Puritans had campaigned against extravagant funerals, and some make clear that they wanted only a few people to attend, explicitly asking for privacy. Martin Lister’s will directed that his body should ‘without pomp and in a private manner be carried in a hearse attended by only one mourning coach to Clapham in Surrey and there be buried in the grave of his first wife’. Philip Lamb wanted to be buried ‘without the least show of pomp’; Thomas Juxon asked to be buried ‘decently and privately’; Edward Fryer wanted his burial to be ‘decent but free from excess in both numbers and charges’ and imposed a cost limit of £30. William Lethieullier asked for ‘as much privacy as decency will admit’, while Urban Hall asked to be ‘privately buried at Clapham according to such private instructions as I have left or shall leave for that purpose’. Sometimes the limit was set relatively high, usually by the rich who would have had obligations but did not want to seem extravagant. So Samuel Moyer, who was very wealthy indeed – his is the only will that explicitly leaves mourning for the coachman of each of his two brothers and his brother-in-law – set a limit of £300 and it seems likely that he intended to impose a limit rather than to spend excessively.

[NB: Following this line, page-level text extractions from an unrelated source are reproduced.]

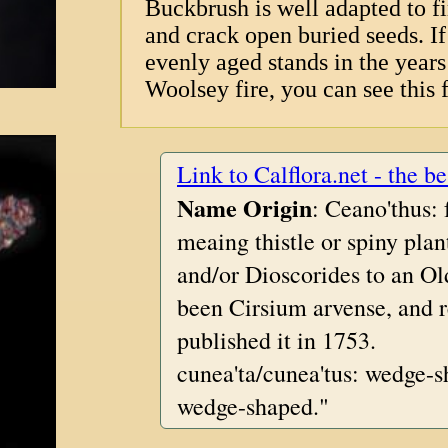
Buckbrush is well adapted to fi
and crack open buried seeds. If 
evenly aged stands in the years 
Woolsey fire, you can see this f
Link to Calflora.net - the be
Name Origin
: Ceano'thus:
meaing thistle or spiny pla
and/or Dioscorides to an Ol
been Cirsium arvense, and 
published it in 1753.
cunea'ta/cunea'tus: wedge-s
wedge-shaped."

17th century mourning ring
The majority left all funeral arrangements to the discretion of their executors, although one widow asked that she be ‘decently buried as I did my husband but not more’. The issue then turned on the extent of the money that should be spent on mourning, which could cover rings and mourning clothes. This could be extensive: Samuel Pepys’ will provided for over £100 to be spent on 129 rings carefully graded at twenty, fifteen or ten shillings each.
Clothes could be a considerable expense, and women were more likely to leave money to buy mourning clothes. Mary Wright left her aunt and cousin (all three lived with her cousin’s father) £50 each to buy their mourning clothes, a very generous sum to judge from other wills, which usually left up to £5 for this purpose. One widow left £3 to her daughter to buy a gown but only forty shillings to her daughter-in-law for a ring.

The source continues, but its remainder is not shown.